MotoGP 2022 Die Moto2™ nimmt es mit den Neulingen auf!

Nach einer grandiosen Pace bei den Tests ist es für Acosta Zeit, in der Moto2™ aufzusatteln - und für seine Rivalen sich zu messen...

motogp.com

 

In der Moto3™ schlug er im letzten Jahr ein, wie eine Granate. Nach dem Titel folgte der Aufstieg und vielversprechende Vorsaisontests in der Moto2™... Die Rede ist natürlich vom Wunderkind Pedro Acosta. Der amtierende Champion der Leichtgewichtsklasse hat sich von einem unglaublichen Rookie in der einen Klasse zu einem scheinbar genau so starken Rookie in der anderen entwickelt, nachdem er die Tests in Portugal dominiert hat und von Anfang an unglaublich schnell war. Wenn man bedenkt, dass Doha der Ort ist, an dem der Red Bull KTM Ajo-Fahrer letztes Jahr seine Weltmeisterschaftskarriere mit einem zweiten Platz und dann mit einem beeindruckenden Sieg aus der Boxengasse begann, wird die Nummer 51 wahrscheinlich als der Größte Konkurrent in den Lusail Grand Prix gehen.

 

Die Zwischenklasse ist jedoch in vielerlei Hinsicht eine Herausforderung. Reifen, Taktik... es gibt normalerweise keinen Güterzug, wie er es aus der kleinen Klasse gewöhnt ist und die Rundenzeiten werdennur Bruchteile auseinander liegen. Raul Fernandez ist sicher Acostas Messlatte und es gibt keinen Grund zu glauben, dass der diesjährige Red Bull KTM Ajo-Rookie mit weniger Pace in die Saison startet. Wer ihn stoppen können?

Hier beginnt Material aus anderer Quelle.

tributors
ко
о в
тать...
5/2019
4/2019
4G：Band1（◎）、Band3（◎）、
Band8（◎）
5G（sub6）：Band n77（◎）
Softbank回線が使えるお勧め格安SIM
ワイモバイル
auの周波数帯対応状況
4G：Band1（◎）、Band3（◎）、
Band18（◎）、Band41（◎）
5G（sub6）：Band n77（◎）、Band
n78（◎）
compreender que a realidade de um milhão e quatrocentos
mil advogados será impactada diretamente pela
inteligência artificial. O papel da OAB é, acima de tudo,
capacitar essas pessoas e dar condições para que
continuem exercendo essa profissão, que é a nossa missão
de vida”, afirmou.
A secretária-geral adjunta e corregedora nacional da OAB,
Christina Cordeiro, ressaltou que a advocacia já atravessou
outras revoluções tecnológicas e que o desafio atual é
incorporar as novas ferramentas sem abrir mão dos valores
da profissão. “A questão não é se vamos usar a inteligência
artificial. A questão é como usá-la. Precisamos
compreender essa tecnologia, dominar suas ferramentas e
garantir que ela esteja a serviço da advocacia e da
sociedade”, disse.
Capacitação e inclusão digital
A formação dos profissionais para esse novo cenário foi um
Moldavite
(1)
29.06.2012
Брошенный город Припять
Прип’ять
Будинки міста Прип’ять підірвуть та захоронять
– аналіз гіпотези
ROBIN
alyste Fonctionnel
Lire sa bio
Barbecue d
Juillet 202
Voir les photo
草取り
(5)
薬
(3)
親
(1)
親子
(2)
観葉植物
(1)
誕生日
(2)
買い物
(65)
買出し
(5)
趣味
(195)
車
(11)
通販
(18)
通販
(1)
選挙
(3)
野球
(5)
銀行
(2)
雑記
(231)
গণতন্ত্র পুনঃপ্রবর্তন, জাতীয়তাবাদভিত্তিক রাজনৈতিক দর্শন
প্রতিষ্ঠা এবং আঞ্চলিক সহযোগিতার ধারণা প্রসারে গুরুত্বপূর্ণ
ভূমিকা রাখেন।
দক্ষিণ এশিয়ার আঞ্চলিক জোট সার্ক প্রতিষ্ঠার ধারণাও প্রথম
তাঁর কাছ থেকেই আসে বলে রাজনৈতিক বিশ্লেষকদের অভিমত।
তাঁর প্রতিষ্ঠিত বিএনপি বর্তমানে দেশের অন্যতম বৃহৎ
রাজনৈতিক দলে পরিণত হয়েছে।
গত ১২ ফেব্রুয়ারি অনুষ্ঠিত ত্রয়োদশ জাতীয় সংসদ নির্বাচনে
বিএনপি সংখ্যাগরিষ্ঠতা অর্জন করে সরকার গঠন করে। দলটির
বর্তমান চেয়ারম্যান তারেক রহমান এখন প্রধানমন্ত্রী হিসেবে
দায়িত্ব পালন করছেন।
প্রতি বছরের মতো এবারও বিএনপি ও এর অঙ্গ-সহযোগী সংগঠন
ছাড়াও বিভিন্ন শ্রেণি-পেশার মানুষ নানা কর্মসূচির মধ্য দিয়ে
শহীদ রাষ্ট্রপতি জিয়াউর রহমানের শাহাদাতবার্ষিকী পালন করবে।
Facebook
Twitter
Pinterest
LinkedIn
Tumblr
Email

Teamkollege Augusto Fernandez (Red Bull KTM Ajo) wird einer derjenigen sein, die es ganz gewiss versuchen werden. Mit einigen Siegen und Podiumsplätzen hat Fernandez bereits bewiesen, dass er schnell ist. Es scheint, dass der Spanier im Jahr 2021 manchmal Kompromisse eingehen und am Limit fahren musste. Das ist zwar ein Kompromiss, den jeder Fahrer eingeht, aber Fernandez wird versuchen, den Vorsprung herauszufahren, der ihn in der Vergangenheit manchmal wie ferngesteuert fahren ließ. Wird der Wechsel in das Team, das letztes Jahr dominiert hat, zu mehr Ruhm führen?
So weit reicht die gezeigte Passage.